_Extracted records:_

———

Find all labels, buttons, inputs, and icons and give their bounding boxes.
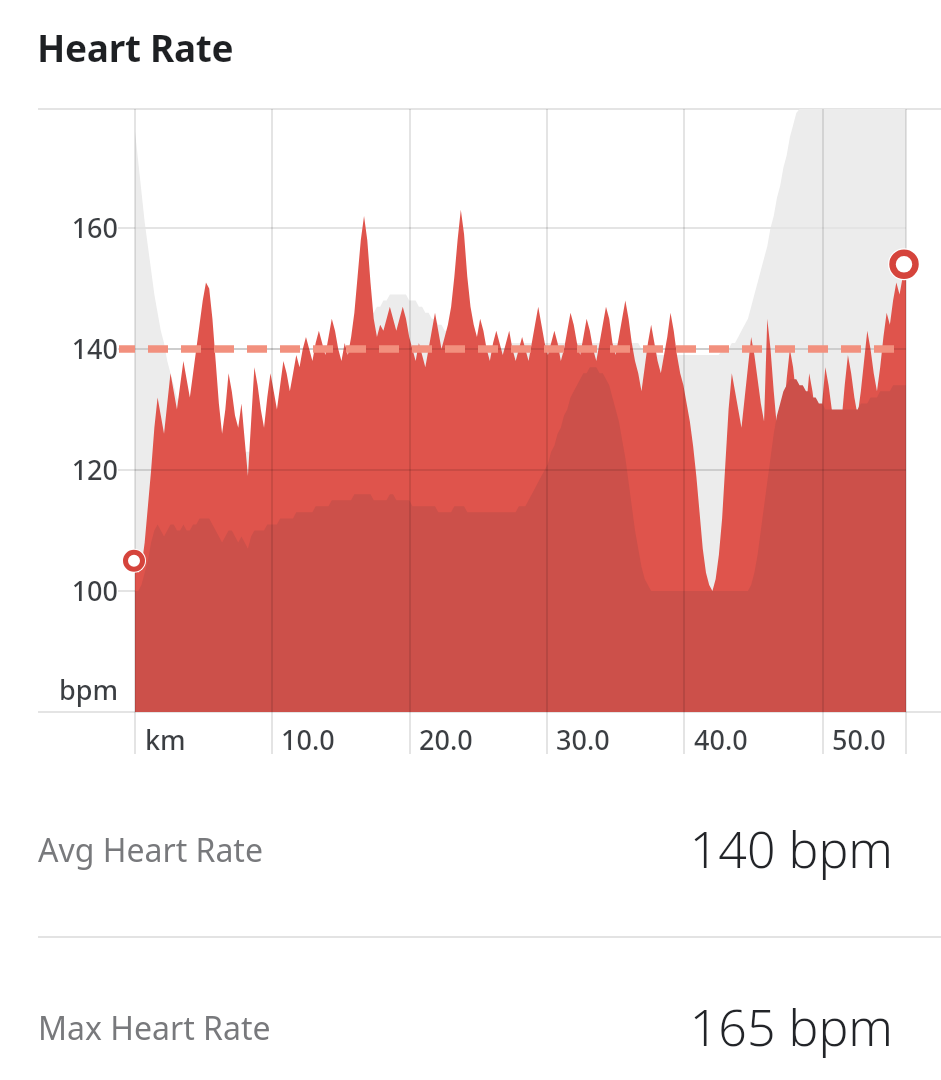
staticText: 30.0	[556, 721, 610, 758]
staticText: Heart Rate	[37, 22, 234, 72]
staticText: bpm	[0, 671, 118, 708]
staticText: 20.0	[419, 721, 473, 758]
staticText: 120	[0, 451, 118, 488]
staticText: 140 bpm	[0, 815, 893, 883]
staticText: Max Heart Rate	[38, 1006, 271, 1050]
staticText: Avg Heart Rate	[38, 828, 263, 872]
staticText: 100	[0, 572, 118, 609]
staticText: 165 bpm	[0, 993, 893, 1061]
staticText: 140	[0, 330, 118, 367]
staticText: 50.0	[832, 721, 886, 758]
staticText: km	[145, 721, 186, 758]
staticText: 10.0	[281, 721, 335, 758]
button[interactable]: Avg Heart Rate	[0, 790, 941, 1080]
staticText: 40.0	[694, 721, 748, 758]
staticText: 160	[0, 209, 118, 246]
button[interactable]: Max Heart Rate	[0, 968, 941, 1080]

———

_Your assignment:_ Nothing but the exact text of the records should appear in your answer, with no pictures. Please write it out.

_Task answer:_
Find all labels, buttons, inputs, and icons and give their bounding boxes.
staticText: 30.0	[556, 721, 610, 758]
staticText: Heart Rate	[37, 22, 234, 72]
staticText: bpm	[0, 671, 118, 708]
staticText: 20.0	[419, 721, 473, 758]
staticText: 120	[0, 451, 118, 488]
staticText: 140 bpm	[0, 815, 893, 883]
staticText: Max Heart Rate	[38, 1006, 271, 1050]
staticText: Avg Heart Rate	[38, 828, 263, 872]
staticText: 100	[0, 572, 118, 609]
staticText: 165 bpm	[0, 993, 893, 1061]
staticText: 140	[0, 330, 118, 367]
staticText: 50.0	[832, 721, 886, 758]
staticText: km	[145, 721, 186, 758]
staticText: 10.0	[281, 721, 335, 758]
button[interactable]: Avg Heart Rate	[0, 790, 941, 1080]
staticText: 40.0	[694, 721, 748, 758]
staticText: 160	[0, 209, 118, 246]
button[interactable]: Max Heart Rate	[0, 968, 941, 1080]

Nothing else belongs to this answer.